Efforts on Sunday to reduce avalanche danger above Hiland Road in Eagle River’s South Fork Valley were successful, officials said, allowing crews to begin clearing avalanche debris that buried the road Thursday night and nearly reached several dwellings, cutting off more than 100 homes on the other side of the slide.
It could take a couple weeks to remove the snow, the city said.
After residents were ordered evacuated from the area Sunday, a helicopter crew dropped a series of explosive charges on snowpack high above the road in late afternoon. A Daily News photographer heard 10 explosions on the mountainside.
Mayor Dave Bronson’s office issued a statement saying, “Mitigation efforts for the Hiland Road avalanche are complete and were successful. Safety teams have assessed potential risks for reentry.
“Significant risks remain in place until snow clearing operations are complete. The public will be allowed back in the area affected by the evacuation order effective immediately. We do caution residents from returning to their homes until snow is removed.”
Snow removal was expected to begin Monday “contingent on daily safety assessments. If conditions remain safe, we anticipate snow removal will take two weeks.”
When pressed on details, spokesman Corey Allen Young said, “The incident commander has been given a degree of confidence from the avalanche experts that the area is safe to begin snow removal.”

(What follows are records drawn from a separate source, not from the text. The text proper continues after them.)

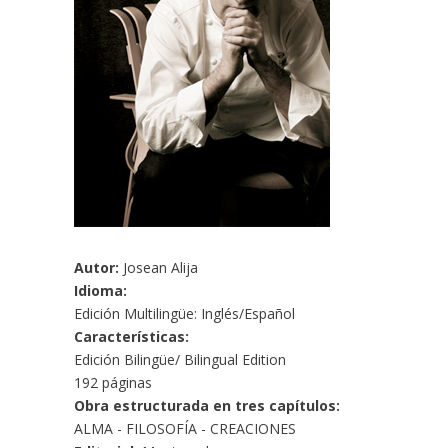
Autor:
Josean Alija
Idioma:
Edición Multilingüe: Inglés/Español
Características:
Edición Bilingüe/ Bilingual Edition
192 páginas
Obra estructurada en tres capítulos:
ALMA - FILOSOFÍA - CREACIONES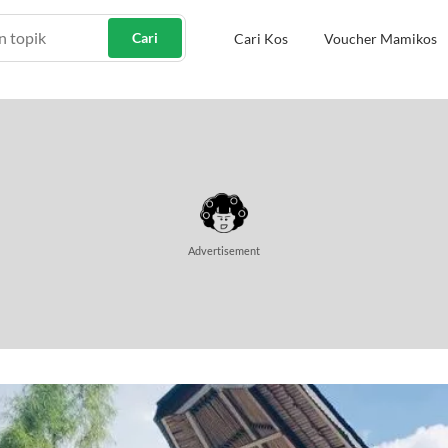
Cari
Cari Kos
Voucher Mamikos
Advertisement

#HilandAvalanche UPDATE: Mitigation efforts are complete and successful. Safety teams have assessed potential risks for reentry. However, significant risks are still in place until snow clearing operations are complete. 1/4 pic.twitter.com/OYc1DIiz7l— Anchorage OEM (@Anchorage_OEM) March 28, 2022
Roughly half of the mountain’s snowpack came down in Thursday night’s avalanche, about 7 miles up Hiland Road, Municipal Manager Amy Demboski said Sunday. The remaining snow was in danger of coming down on its own, officials said, and they scrambled to get residents between Mile 7.0 and 7.9 of Hiland Road out of the area before triggering the remaining snow with explosives dropped from a helicopter.
Snowmachines were used to ferry residents around the avalanche to safety.

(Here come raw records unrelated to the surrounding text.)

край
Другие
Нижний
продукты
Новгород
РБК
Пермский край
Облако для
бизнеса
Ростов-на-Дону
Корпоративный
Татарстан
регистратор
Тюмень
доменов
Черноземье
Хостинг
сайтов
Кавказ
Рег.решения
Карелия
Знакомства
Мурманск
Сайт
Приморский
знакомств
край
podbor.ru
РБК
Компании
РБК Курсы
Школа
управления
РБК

The avalanche occurred around 11:30 p.m. Thursday in the 2400 block of Hiland Road, near South River Lane, city officials said. The area is about a half-mile north of the popular South Fork Valley Trailhead.

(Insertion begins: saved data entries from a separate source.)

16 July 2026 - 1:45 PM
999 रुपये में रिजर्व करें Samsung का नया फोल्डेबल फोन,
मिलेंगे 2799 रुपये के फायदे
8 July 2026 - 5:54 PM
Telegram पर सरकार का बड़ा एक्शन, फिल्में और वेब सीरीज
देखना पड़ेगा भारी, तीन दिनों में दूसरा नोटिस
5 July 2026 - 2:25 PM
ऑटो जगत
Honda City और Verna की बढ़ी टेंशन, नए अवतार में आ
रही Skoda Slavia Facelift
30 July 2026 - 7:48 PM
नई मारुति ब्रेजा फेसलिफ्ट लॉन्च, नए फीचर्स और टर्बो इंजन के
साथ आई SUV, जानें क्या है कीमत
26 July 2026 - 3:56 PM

Officials pushed to start the avalanche mitigation Sunday ahead of a storm that was expected to bring snow and increased winds at higher elevations starting in the evening.
Debris from the avalanche is 300 to 450 feet wide and 60 to 80 feet deep, according to the Anchorage Office of Emergency Management. The mayor issued an emergency disaster declaration on Saturday.
“The size of this avalanche is massive,” Demboski said. “It has been described by avalanche experts as a once-in-100-year event.”
Around 100 households remain cut off from main road access and many of these homes still do not have power.
Brendan Castello, who was in bed when the avalanche happened, said he woke up when the power went out but didn’t pay much attention to it. In the morning when the power didn’t come back, he learned about the avalanche and went down to see it.
“I drove down and kind of crested the hill and came around and saw that it was, you know, 40-plus feet, right across the road and thought, ‘Oh, no, we are definitely not going to school today,’ ” he said. “I realized, ‘Oh, my gosh, it’s gonna be several days.’ ”
Castello used his generator to heat the house and rode his snowmachine to Eagle River to make sure he and his family had supplies.
An emergency evacuation route from West River Drive remains in use with snowmachine support for transport, Misty Rose Nesvick, public information officer at the Municipality of Anchorage Emergency Operations Center, said in an email.
The Red Cross opened a shelter for evacuated people and pets at the Harry J. McDonald Memorial Center but moved it to on-call status Sunday evening, with volunteers available to reopen it and provide help to residents.